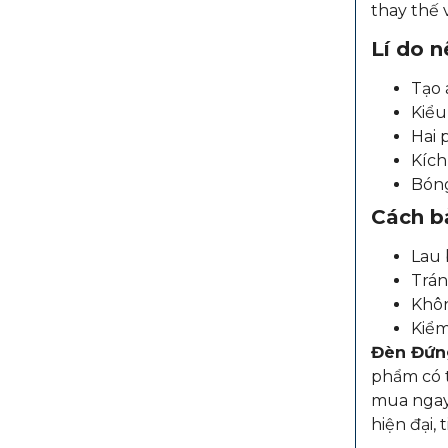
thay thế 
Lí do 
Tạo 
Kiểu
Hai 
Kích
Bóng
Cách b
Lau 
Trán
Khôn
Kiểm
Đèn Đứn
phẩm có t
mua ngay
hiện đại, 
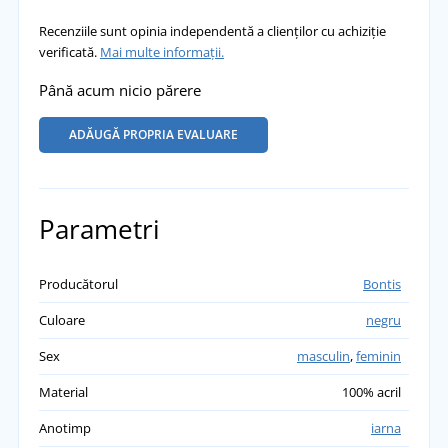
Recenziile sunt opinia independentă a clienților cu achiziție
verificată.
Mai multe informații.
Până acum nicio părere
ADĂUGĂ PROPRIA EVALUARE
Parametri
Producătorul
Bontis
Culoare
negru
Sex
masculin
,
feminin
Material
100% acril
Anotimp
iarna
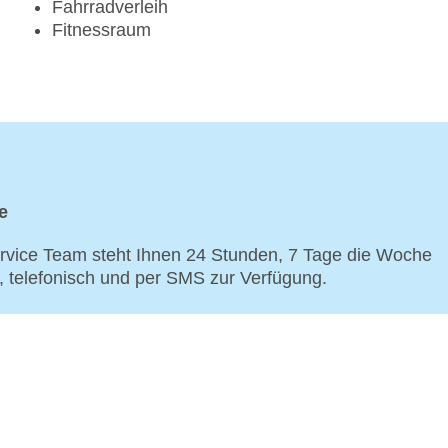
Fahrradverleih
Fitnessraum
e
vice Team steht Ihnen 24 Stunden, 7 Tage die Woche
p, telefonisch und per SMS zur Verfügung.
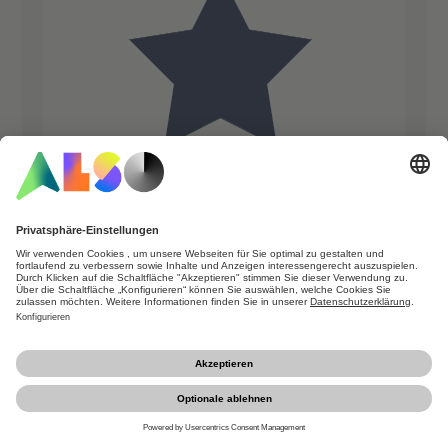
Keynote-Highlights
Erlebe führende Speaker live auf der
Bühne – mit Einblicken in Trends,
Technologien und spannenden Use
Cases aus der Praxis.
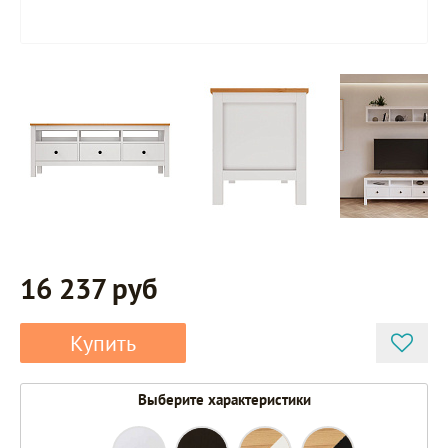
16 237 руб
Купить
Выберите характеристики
...
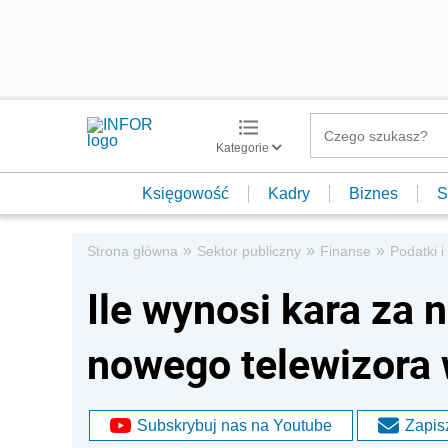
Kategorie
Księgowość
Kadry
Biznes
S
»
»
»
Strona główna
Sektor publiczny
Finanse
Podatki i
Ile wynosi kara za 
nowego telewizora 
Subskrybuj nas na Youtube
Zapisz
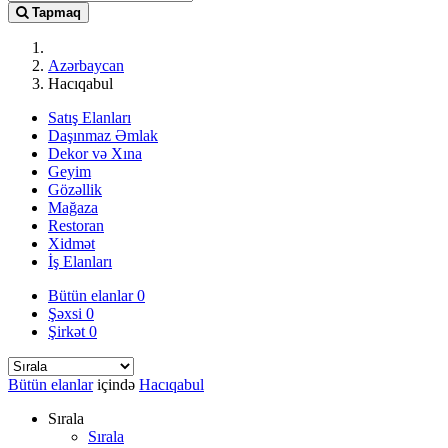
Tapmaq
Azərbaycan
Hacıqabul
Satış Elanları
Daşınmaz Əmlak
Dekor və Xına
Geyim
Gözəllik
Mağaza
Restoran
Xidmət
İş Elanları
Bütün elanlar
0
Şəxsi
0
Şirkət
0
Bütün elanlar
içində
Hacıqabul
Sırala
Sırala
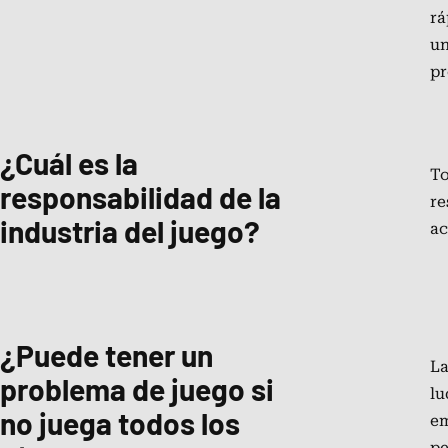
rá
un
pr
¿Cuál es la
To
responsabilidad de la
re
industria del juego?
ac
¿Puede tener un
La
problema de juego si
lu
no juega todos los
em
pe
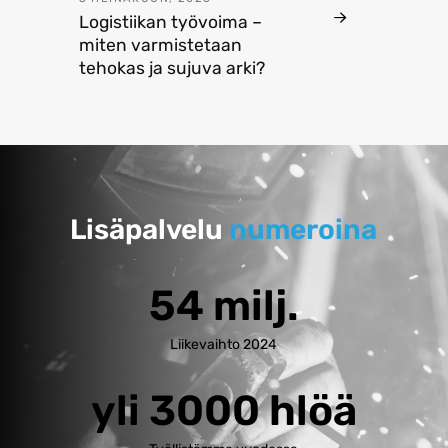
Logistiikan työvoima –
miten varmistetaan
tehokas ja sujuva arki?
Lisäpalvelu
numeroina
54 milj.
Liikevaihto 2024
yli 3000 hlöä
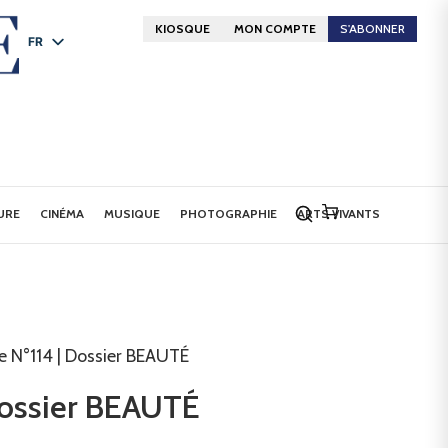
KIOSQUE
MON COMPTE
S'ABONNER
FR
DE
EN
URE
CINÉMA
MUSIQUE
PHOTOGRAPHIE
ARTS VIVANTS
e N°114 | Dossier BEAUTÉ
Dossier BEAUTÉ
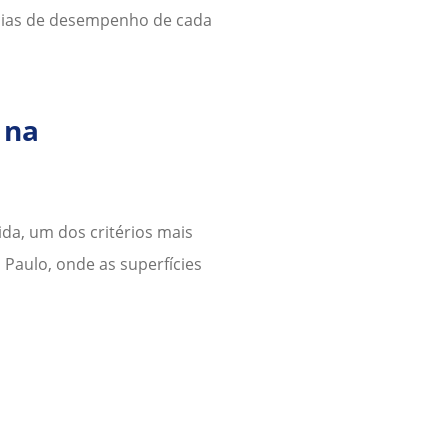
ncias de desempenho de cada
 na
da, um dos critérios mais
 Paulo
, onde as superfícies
--
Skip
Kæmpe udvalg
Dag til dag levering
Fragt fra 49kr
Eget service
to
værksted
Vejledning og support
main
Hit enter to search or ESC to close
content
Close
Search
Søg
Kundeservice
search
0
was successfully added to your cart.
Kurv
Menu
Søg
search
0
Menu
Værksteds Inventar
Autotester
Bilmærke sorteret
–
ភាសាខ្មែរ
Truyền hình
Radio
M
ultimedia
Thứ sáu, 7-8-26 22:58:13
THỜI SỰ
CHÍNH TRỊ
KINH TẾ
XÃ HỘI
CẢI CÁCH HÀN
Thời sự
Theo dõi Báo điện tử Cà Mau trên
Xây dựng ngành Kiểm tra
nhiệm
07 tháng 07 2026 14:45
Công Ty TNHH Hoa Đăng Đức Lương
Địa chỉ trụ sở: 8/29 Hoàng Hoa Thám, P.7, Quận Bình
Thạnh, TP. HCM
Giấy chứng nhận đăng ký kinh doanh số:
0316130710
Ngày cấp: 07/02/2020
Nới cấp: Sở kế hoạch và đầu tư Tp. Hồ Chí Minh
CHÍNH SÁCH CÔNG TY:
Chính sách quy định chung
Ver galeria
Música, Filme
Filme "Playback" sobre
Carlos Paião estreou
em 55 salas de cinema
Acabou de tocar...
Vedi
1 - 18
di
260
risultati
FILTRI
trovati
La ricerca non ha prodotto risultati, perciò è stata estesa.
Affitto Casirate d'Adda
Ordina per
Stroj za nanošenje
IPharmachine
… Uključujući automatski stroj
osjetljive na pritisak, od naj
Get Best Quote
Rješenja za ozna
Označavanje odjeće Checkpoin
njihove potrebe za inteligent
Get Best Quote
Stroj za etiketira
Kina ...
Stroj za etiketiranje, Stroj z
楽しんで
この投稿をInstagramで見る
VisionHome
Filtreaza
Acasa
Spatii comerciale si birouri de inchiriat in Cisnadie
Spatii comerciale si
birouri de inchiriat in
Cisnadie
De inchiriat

AIM OF THE EXERCISE:
Search the listing above for the string "Spatii" and return each line it appears on.

REPLY TO THE TASK:
Spatii comerciale si birouri de inchiriat in Cisnadie
Spatii comerciale si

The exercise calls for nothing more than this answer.